Lurker,
I need to read this through a couple of more times to make sure that I fully understand what he is saying. After a quick read through I would say what he is saying is roughly analogous with my thoughts. Mark-To-Market is not in an of itself bad. I have tried to make that point before, but I am sure some of that has been lost in my rants. It is pro-cyclical, so it makes market tops higher, and market bottoms lower. That is its biggest flaw.
My biggest issue with mark-to-market is how it is being applied today.
1.) It is valuing different securities the same. Common shares of Microsoft are all identical so they can be valued the same. 6 month T-Bills are all the same, except interest rates, and that is addressed in the price. No two MBS are the same. They have different risk profiles, different security positions, underlined by different mortgages, in different locales, with different rates of return, and different tranches. You cannot automatically apply the value fetched for one MBS to all other MBS. The underlying securities are not the same. They are basically saying that a share of GM sold for 24 cents today, so you must mark your Microsoft shares to 24 cents. Microsoft shares may have been trading at $32 a share, and this value was determined by a well functioning market projecting expected future earnings, and placing a value on one share related to that.

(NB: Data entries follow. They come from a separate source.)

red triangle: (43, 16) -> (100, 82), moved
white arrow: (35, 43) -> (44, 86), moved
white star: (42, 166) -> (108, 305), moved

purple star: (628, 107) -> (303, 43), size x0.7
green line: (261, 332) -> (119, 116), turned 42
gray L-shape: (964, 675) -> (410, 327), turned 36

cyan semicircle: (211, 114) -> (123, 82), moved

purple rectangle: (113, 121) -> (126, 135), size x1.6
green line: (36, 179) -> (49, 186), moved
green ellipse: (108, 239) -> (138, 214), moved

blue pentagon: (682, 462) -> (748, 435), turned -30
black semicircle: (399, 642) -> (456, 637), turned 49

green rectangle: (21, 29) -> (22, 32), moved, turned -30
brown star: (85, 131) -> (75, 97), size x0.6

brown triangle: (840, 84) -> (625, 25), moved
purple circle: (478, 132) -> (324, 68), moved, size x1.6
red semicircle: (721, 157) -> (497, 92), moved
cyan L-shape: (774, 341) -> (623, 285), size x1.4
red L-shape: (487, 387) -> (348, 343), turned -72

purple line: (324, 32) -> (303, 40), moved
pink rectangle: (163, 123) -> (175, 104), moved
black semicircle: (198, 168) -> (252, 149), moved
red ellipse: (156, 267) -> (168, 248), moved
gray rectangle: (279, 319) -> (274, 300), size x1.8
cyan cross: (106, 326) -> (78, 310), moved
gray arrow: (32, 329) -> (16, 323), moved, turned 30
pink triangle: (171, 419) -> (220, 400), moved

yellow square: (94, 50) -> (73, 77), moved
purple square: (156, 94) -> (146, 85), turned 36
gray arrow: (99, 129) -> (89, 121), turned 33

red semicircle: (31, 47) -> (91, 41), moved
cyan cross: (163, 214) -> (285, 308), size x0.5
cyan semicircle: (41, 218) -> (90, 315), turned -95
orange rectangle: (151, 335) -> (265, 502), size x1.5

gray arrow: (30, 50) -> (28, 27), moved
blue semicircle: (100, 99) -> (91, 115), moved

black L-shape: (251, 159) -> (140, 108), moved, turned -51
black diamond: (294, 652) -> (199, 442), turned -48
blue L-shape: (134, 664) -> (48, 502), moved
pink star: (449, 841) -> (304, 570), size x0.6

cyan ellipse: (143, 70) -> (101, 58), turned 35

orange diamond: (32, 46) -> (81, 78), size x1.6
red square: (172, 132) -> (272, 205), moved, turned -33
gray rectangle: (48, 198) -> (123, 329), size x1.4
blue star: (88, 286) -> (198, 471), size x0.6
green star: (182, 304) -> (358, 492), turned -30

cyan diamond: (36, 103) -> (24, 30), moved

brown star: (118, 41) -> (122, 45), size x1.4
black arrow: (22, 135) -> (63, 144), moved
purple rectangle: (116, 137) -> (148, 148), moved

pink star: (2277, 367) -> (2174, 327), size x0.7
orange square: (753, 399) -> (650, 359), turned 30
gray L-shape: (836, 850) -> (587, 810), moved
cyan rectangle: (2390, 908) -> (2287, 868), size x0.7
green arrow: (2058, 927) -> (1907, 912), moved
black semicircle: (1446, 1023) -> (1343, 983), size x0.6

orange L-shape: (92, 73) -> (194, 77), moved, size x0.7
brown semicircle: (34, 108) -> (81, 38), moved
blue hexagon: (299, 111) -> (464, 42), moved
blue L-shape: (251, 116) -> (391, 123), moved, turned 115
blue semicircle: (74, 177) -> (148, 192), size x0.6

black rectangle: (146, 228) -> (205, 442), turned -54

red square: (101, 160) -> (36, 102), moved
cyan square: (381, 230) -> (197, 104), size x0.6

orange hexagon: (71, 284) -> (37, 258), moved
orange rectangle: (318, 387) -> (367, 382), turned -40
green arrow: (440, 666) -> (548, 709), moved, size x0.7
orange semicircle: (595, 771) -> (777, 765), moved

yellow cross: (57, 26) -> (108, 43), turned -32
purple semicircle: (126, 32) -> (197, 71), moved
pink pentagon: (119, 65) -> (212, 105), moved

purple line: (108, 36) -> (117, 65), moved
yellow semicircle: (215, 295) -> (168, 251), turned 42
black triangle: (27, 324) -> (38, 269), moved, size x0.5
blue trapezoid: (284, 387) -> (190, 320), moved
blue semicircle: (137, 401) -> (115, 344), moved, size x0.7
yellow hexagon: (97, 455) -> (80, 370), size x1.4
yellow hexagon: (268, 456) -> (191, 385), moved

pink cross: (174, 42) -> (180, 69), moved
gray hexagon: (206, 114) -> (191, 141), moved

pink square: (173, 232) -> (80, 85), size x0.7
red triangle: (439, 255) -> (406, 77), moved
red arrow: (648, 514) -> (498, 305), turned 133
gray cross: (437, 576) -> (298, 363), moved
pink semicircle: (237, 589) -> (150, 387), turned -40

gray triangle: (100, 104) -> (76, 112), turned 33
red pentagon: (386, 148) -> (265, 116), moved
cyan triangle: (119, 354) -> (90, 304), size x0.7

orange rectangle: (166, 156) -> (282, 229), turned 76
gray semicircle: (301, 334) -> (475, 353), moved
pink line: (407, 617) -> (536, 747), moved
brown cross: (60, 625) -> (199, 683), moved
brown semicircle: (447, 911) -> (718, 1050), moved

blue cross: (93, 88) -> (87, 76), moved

2.) There is not a well functioning market trading MBS, but you need a "market" to mark the securities to. I agree that the actions taken so far by Bush/Paulson and Obama/Geithner have only made the situation worse. They have created more unknowns, and making promises, and the dithering they have created enormous uncertainty. This uncertainty has lead to paralysis, which has caused the market to wait, and then the only securities that actually get traded are those out of desperation. That then sets the market.
I have heard that Obama's FDIC chief, and Bernanke are loathe to suspend MTM, but are willing to consider modifying its rules, clarifying some, and creating some rules that address the specifics of securities like MBS. I have to wait to see what they actually propose, but if this is where we go then kudo's to them.